Type 1 diabetes among children in Baden-Wuerttemberg, in Southwest Germany, has been rising at an average annual rate of 3.6 percent and researchers calculate that the rate will double within 20 years.
New onset cases in children under the age of 15 were calculated for a 12-year period beginning in 1976 and ending in 1998. During that period, the number of new cases rose by 47 percent, researchers from the University Children’s Hospital in Tuebingen, Germany, reported in the April issue of Diabetes Care.
From 1987 until 1998, new cases of type 1 diabetes rose from just over 10 per 100,000 children (in 1987) to 15.6 cases per 100,000 children (in 1998).

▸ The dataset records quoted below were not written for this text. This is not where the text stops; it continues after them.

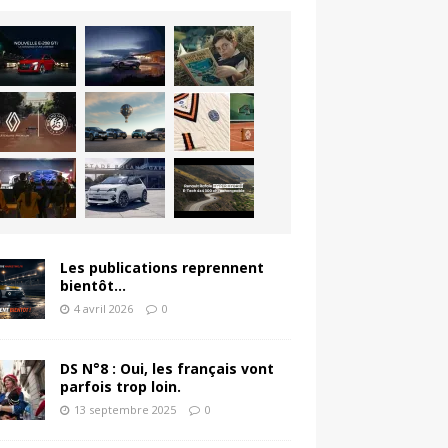
Les publications reprennent
bientôt…
4 avril 2026
0
DS N°8 : Oui, les français vont
parfois trop loin.
13 septembre 2025
0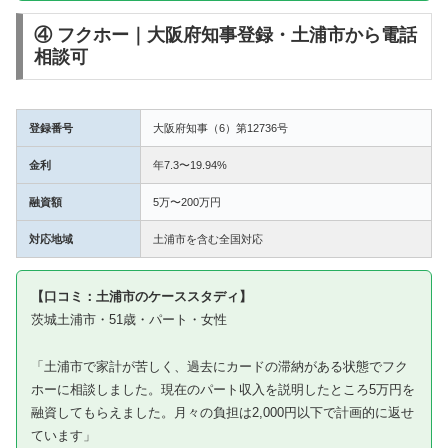
④ フクホー｜大阪府知事登録・土浦市から電話
相談可
登録番号
大阪府知事（6）第12736号
金利
年7.3〜19.94%
融資額
5万〜200万円
対応地域
土浦市を含む全国対応
【口コミ：土浦市のケーススタディ】
茨城土浦市・51歳・パート・女性
「土浦市で家計が苦しく、過去にカードの滞納がある状態でフク
ホーに相談しました。現在のパート収入を説明したところ5万円を
融資してもらえました。月々の負担は2,000円以下で計画的に返せ
ています」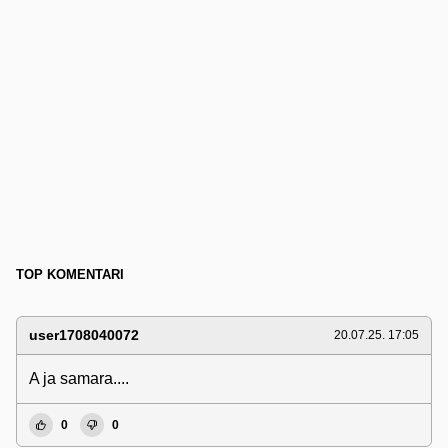
TOP KOMENTARI
user1708040072
20.07.25. 17:05
A ja samara....
0
0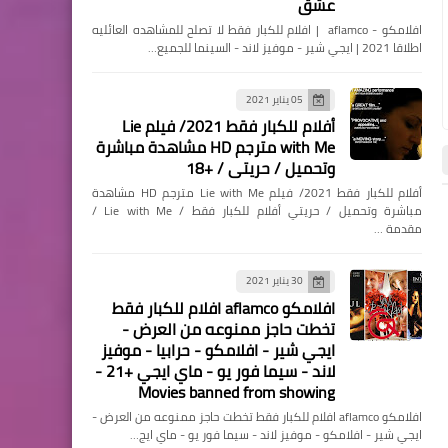
عشق
افلامكو - aflamco | افلام للكبار فقط لا تصلح للمشاهده العائليه
اطلاقا 2021 | ايجي شير - موفيز لاند - السينما للجميع…
مسلسلات وافلام
افلام رعب |MARK OF KANE
05 يناير 2021
أفلام للكبار فقط 2021/ فيلم Lie
2021 | حريتي | اون لاين
with Me مترجم HD مشاهدة مباشرة
وتحميل / حريتي / +18
أفلام للكبار فقط 2021/ فيلم Lie with Me مترجم HD مشاهدة
مباشرة وتحميل / حريتي أفلام للكبار فقط / Lie with Me /
مقدمة …
أخبار
أخبار
مسلسلات وافلام
30 يناير 2021
افلام رعب | TERRIFIER 2 2021
افلامكو aflamco افلام للكبار فقط
تخطت حاجز ممنوعه من العرض -
|اون لاين |حريتي
ايجي شير - افلامكو - حرابيا - موفيز
لاند - سيما فور يو - ماي ايجي +21 -
Movies banned from showing
افلامكو aflamco افلام للكبار فقط تخطت حاجز ممنوعه من العرض -
ايجي شير - افلامكو - موفيز لاند - سيما فور يو - ماي ايج…
Elshamy
14 سبتمبر 2025
Elshamy
15 يوليو 2025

The overall average for the period, now at 12.9 cases per 100,000 children, is expected to rise to 24.7 cases per 100,000 children by 2020.
While the overall 3.6-percent increase in new cases of type 1 diabetes in Germany is higher than the international average of 2.5 to 3 percent, researchers say similar numbers have been reported in Oxford, United Kingdom, and France. In Oxford, new cases are reported as increasing at a rate of 3.7 percent. France has seen a 3.9-percent increase in new cases among children.
Is the cause environmental or genetic? Researchers have been unsuccessful in attempts to find the reason behind the increases. They suggest that a third reason could be that children are developing type 1 diabetes at earlier ages. However, because data is unavailable in Germany for onset of type 1 diabetes over the age of 15, that theory cannot be proven.